Greeks Call Strike Over Austerity and Bailout Reforms

Around midday, about 10,000 striking workers, pensioners and students marched peacefully to parliament where lawmakers have been debating the 2018 budget.

People shout slogans during a demonstration marking a 24-hour general strike against austerity in Athens, Greece, December 14, 2017. Credit: Reuters/Costas Baltas

Athens: Greeks walked off the job on Thursday in a nationwide strike protesting the austerity measures and reforms the leftist-led government has agreed to with the country’s bailout lenders.

Domestic flights and transport in Athens were disrupted, ships remained docked for 24 hours and some public services were shut by the strike organised by Greece’s largest labour unions, private sector GSEE and its public sector counterpart ADEDY.

The two unions have staged repeated strikes since the first bailout in 2010 but participation has been low in recent years due to inertia and austerity fatigue after three rescue packages and five snap elections in eight years.

Around midday, about 10,000 striking workers, pensioners and students marched peacefully to parliament where lawmakers have been debating the 2018 budget. A vote on the draft is scheduled for next week.

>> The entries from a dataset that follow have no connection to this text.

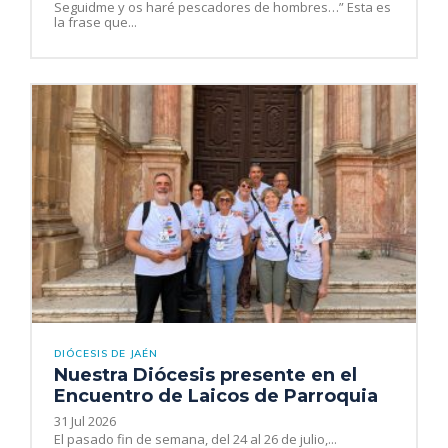
Seguidme y os haré pescadores de hombres…” Esta es
la frase que...
DIÓCESIS DE JAÉN
Nuestra Diócesis presente en el
Encuentro de Laicos de Parroquia
31 Jul 2026
El pasado fin de semana, del 24 al 26 de julio,...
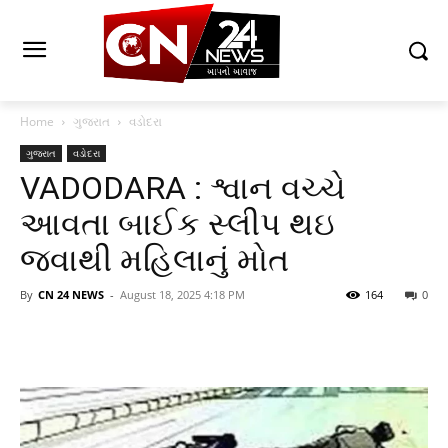
Home
ગુજરાત
વડોદરા
ગુજરાત
વડોદરા
VADODARA : શ્વાન વચ્ચે
આવતા બાઈક સ્લીપ થઇ
જવાથી મહિલાનું મોત
By
CN 24 NEWS
-
August 18, 2025 4:18 PM
164
0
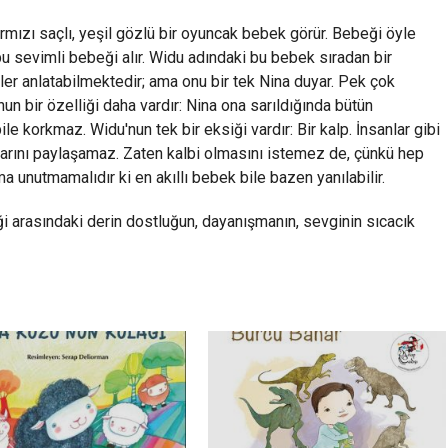
ırmızı saçlı, yeşil gözlü bir oyuncak bebek görür. Bebeği öyle
bu sevimli bebeği alır. Widu adındaki bu bebek sıradan bir
er anlatabilmektedir; ama onu bir tek Nina duyar. Pek çok
'nun bir özelliği daha vardır: Nina ona sarıldığında bütün
ile korkmaz. Widu'nun tek bir eksiği vardır: Bir kalp. İnsanlar gibi
arını paylaşamaz. Zaten kalbi olmasını istemez de, çünkü hep
 unutmamalıdır ki en akıllı bebek bile bazen yanılabilir.
i arasındaki derin dostluğun, dayanışmanın, sevginin sıcacık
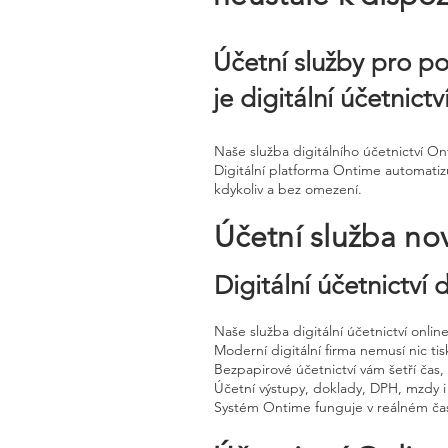
Účetní služby pro po
je digitální účetnic
Naše služba digitálního účetnictví O
Digitální platforma Ontime automatiz
kdykoliv a bez omezení.
Účetní služba no
Digitální účetnictví
Naše služba digitální účetnictví onli
Moderní digitální firma nemusí nic tisk
Bezpapirové účetnictví vám šetří čas
Účetní výstupy, doklady, DPH, mzdy i
Systém Ontime funguje v reálném čas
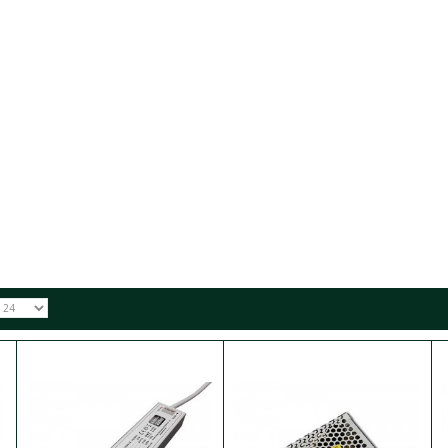
лення JINBO 80W 220В AC/24В DC IP67
:
В наявності
ня для світлодіодної стрічки JINBO JLV-24080KA-W (18970) призначений 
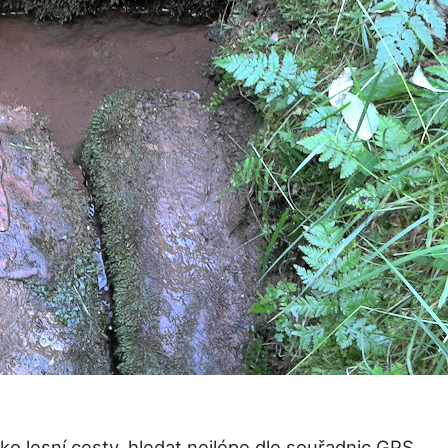
o lesní cesty, hledat nejlépe dle souřadnic GPS.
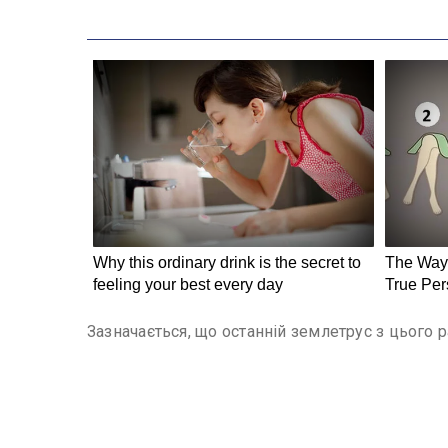
Зазначається, що останній землетрус з цього 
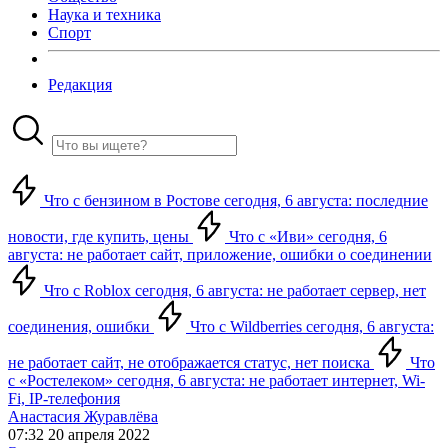
Наука и техника
Спорт
Редакция
Что с бензином в Ростове сегодня, 6 августа: последние
новости, где купить, цены
Что с «Иви» сегодня, 6
августа: не работает сайт, приложение, ошибки о соединении
Что с Roblox сегодня, 6 августа: не работает сервер, нет
соединения, ошибки
Что с Wildberries сегодня, 6 августа:
не работает сайт, не отображается статус, нет поиска
Что
с «Ростелеком» сегодня, 6 августа: не работает интернет, Wi-
Fi, IP-телефония
Анастасия Журавлёва
07:32 20 апреля 2022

They chanted: “Take your bailouts and get out of here.”

Protesters held banners reading “Shame on you!” and “No more lies!”

Greece’s fiscal goals have been approved by its EU lenders and the IMF.

Under its latest bailout review, the government has agreed to cut spending further, reduce pensions, complete an evaluation of public sector staff’s skills and qualifications and sell coal-fired power stations. It will also tighten the rules for unions to call a strike.

“Hands off unions!,” chanted some of the protesters.

The state has adopted “ruthless dead end policies which are strangling the Greek people,” GSEE said in a statement.

Hundreds of thousands of Greeks have lost their jobs during the crisis and a deep recession induced by austerity. Pensioners have seen their income slashed by more than 30%.

Prime Minister Alexis Tsipras got voted into power in 2015 on promises to end austerity, but later signed on to a new 86 billion euro bailout that ends in August. He was re-elected on pledges to protect the poor and pensioners, as well as workers’ wages and rights.

With his Syriza party’s popularity sliding in opinion polls, Tsipras, whose term ends in 2019, wants to attempt “a clean exit” from the bailout, without additional financial aid from the lenders that usually comes with more conditions.